Le maire de Saint-Denis, Bally Bagayoko, fait l’objet d’une plainte contre X déposée auprès du Parquet national financier par l’association AC !! Anti-Corruption. L’organisation demande aux autorités judiciaires d’examiner plusieurs soupçons liés à la situation professionnelle et politique de l’élu insoumis, notamment autour de son activité à la RATP et de ses différents mandats locaux.
La démarche intervient après la publication d’un article du Canard enchaîné consacré au parcours professionnel de Bally Bagayoko. Le journal satirique s’est intéressé au cumul, pendant plusieurs années, de ses responsabilités électives avec un poste de cadre au sein de la RATP.
L’association évoque dans sa plainte plusieurs qualifications pénales susceptibles, selon elle, d’être examinées : détournement de fonds publics, emploi fictif, prise illégale d’intérêts, favoritisme, manquement à la probité et cumul irrégulier d’activités publiques.
Ces accusations ne préjugent évidemment pas de la réalité des faits ni d’éventuelles suites judiciaires. Contacté par l’AFP, Bally Bagayoko n’a pas souhaité commenter la plainte.
Des vérifications demandées sur son activité à la RATP
Au cœur des interrogations figure le cumul entre l’emploi occupé par l’élu à la RATP et ses fonctions politiques. Selon les éléments rapportés par le Canard enchaîné, Bally Bagayoko aurait été recruté par l’entreprise publique en 2000, avant d’exercer parallèlement des responsabilités municipales, puis départementales.
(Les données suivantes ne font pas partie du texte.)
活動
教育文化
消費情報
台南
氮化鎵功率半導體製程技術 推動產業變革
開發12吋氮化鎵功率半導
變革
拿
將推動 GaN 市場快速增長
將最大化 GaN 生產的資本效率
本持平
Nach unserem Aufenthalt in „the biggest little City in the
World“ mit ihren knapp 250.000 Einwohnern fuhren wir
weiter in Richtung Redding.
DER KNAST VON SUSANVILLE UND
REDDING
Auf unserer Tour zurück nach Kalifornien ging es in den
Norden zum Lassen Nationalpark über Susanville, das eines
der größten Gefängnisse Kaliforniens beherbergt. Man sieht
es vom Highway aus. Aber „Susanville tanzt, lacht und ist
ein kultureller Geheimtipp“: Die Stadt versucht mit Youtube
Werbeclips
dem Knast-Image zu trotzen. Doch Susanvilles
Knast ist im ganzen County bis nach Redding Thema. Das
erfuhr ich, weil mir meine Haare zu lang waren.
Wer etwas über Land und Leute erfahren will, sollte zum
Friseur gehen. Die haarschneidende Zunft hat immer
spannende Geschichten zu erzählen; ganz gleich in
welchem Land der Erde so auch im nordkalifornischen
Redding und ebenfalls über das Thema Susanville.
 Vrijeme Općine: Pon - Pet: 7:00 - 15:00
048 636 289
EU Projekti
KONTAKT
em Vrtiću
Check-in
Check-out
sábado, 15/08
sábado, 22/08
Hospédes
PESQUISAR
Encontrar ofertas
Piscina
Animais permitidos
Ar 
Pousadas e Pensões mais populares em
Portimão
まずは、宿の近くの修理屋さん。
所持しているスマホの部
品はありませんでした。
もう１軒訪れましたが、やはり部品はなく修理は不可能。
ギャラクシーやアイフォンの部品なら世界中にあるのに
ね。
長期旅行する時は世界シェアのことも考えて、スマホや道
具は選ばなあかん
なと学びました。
AC !! Anti-Corruption souhaite notamment savoir dans quelles conditions ce cumul avait été autorisé. L’association demande que soient vérifiés les éventuels documents permettant à un agent public d’exercer simultanément plusieurs activités, ainsi que la réalité du temps consacré à son poste à la RATP.
Le principe du cumul de deux emplois publics à temps plein est encadré par la réglementation et peut nécessiter une autorisation spécifique. Pour l’association, la question centrale est donc de déterminer si Bally Bagayoko exerçait effectivement les fonctions correspondant aux rémunérations qu’il percevait.
La RATP indique pour sa part être prête à transmettre à la justice les documents nécessaires si une enquête était ouverte. L’entreprise assure ainsi qu’elle se tient à la disposition des autorités pour permettre d’établir les faits.
Le niveau des indemnités également dans le viseur
La plainte porte aussi sur l’évolution de la rémunération de Bally Bagayoko en tant qu’élu. Le Canard enchaîné affirme notamment que ses indemnités d’adjoint au maire auraient fortement augmenté après la fin de son mandat au conseil départemental en 2015.
Le journal avance une progression de 102 %. Bally Bagayoko avait confirmé au Canard que son salaire de cadre à la RATP dépassait ensuite 6 000 euros mensuels, en tenant compte notamment du treizième mois et des primes.
Pour AC !! Anti-Corruption, ces différents éléments justifient que les conditions dans lesquelles les fonctions et rémunérations ont été cumulées soient examinées par la justice.
« Un rôle de lanceur d’alerte »
L’association revendique une démarche de signalement plutôt qu’une mise en accusation définitive. Éric Halphen, ancien magistrat et président d’honneur d’AC !! Anti-Corruption, estime que l’organisation doit saisir la justice dès lors que des faits lui paraissent susceptibles de porter atteinte aux intérêts publics.
« Nous avons un rôle de lanceur d’alerte », a-t-il expliqué, en soulignant que l’association entend intervenir indépendamment de l’étiquette politique des personnes concernées.
Il appartient désormais au Parquet national financier de décider des suites à donner à cette plainte. Une éventuelle enquête devra notamment déterminer si les conditions d’emploi, de cumul d’activités et de rémunération de Bally Bagayoko étaient conformes aux règles applicables.